The world spins, giving me vertigo and motion sickness from rushing through the darkness with no sense of up or down. The sound of crunching metal and shattered glass rings in my ears.

Screams.

My mother’s screams.

Mine.

Childlike, fierce, shrieking so loud my eardrums pop.

A rush of terror sears through my veins, and all my grief and fear about my dad, about my life, amplifies tenfold. I’ll never hear his stupid dad jokes again. I’ll never listen to him run numbers under his breath. We’ll never go to the park and pretend we’re on vacation. He’s joined the halls of the missing like my mom, whose voice still comes to me in my sleep, who I miss every fucking day because that hole in my heart can never be filled.

My screams echo in my ears. My real ears, not my imaginary ones, pulled from a memory of a car crash I don’t remember being in.

And then a face. Hazy, indistinguishable, and yet I know it’s a man’s arms wrapping around me and pulling me from that wreckage, cradling me like I’m precious. Telling me it will be okay. The last thing I see is those dark, piercing green eyes. Soft with care, anxiety, hardened with pain of their own.

Alex?

My eyes flash open. Hands clenched around the teacup, it strains beneath my grip.
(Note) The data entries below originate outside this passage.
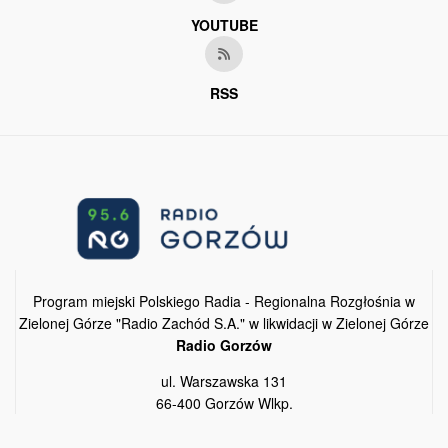
YOUTUBE
RSS
Program miejski Polskiego Radia - Regionalna Rozgłośnia w
Zielonej Górze "Radio Zachód S.A." w likwidacji w Zielonej Górze
Radio Gorzów
ul. Warszawska 131
66-400 Gorzów Wlkp.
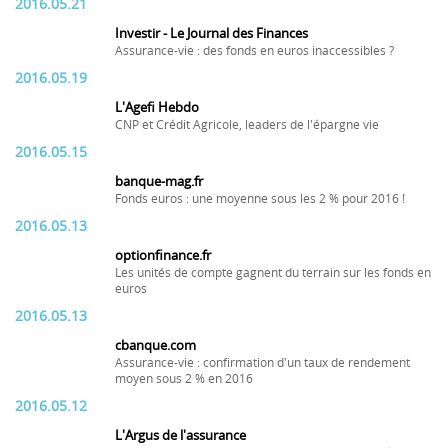
2016.05.21
Investir - Le Journal des Finances
Assurance-vie : des fonds en euros inaccessibles ?
2016.05.19
L'Agefi Hebdo
CNP et Crédit Agricole, leaders de l'épargne vie
2016.05.15
banque-mag.fr
Fonds euros : une moyenne sous les 2 % pour 2016 !
2016.05.13
optionfinance.fr
Les unités de compte gagnent du terrain sur les fonds en
euros
2016.05.13
cbanque.com
Assurance-vie : confirmation d'un taux de rendement
moyen sous 2 % en 2016
2016.05.12
L'Argus de l'assurance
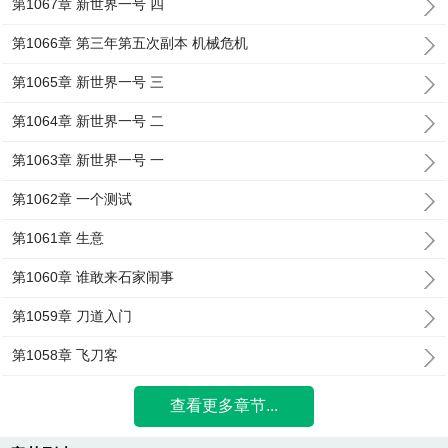
第1067章 新世界一号 四
第1066章 第三年第五次副本 机械危机
第1065章 新世界一号 三
第1064章 新世界一号 二
第1063章 新世界一号 一
第1062章 一个测试
第1061章 生意
第1060章 谁敢来石家闹事
第1059章 刀道入门
第1058章 飞刀客
查看更多章节...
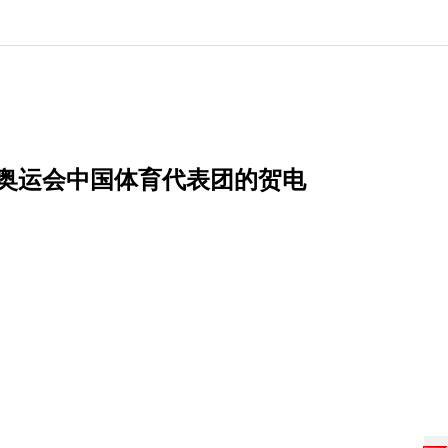
届奥运会中国体育代表团的贺电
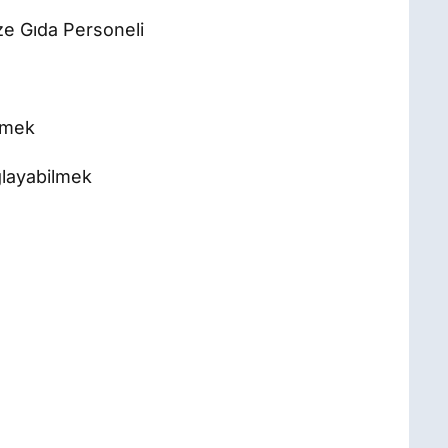
e Gıda Personeli
emek
ğlayabilmek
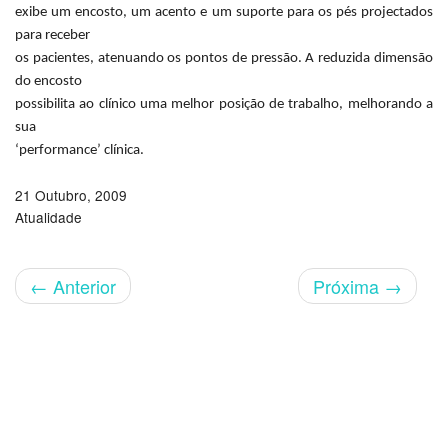
exibe um encosto, um acento e um suporte para os pés projectados
para receber
os pacientes, atenuando os pontos de pressão. A reduzida dimensão
do encosto
possibilita ao clínico uma melhor posição de trabalho, melhorando a
sua
‘performance’ clínica.
21 Outubro, 2009
Atualidade
←
Anterior
Próxima
→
An inferno rages inside me, burning me from the inside out, and its roars, all that agony, that loss, longing, and fire just explodes.

The porcelain shatters in my hands. Sharp fragments slice my palms and fly in every direction, embedding in walls, ceiling, and the floor. A flicker of green light whirls around Marionne, and newfound terror pierces my soul. The energy burns out, the fire bleeding away like it was never there.

My lungs heave. Sweat covers my face. “What the fuck!” My hands are bleeding, but there’s no pain. In horror, I rise to my feet, but my legs are weak, and I almost fall to the ground before Marionne grabs me and tugs me back onto the couch. “D—did I just—did I hurt you—what just…”

Tears blur my eyes, and I can’t see a thing, just the comforting shapes of my aunts beside me.

“We’re fine, my dear,” Samira says, her voice notably brighter than before. “Surprised, but in such a wonderful way.”

“I—I don’t understand what’s happening. Am I losing it?”

“You’ve awakened, my sweet girl. It seems, after all this time, you’ve been hiding a secret from us—and yourself. You’re a witch just like us.”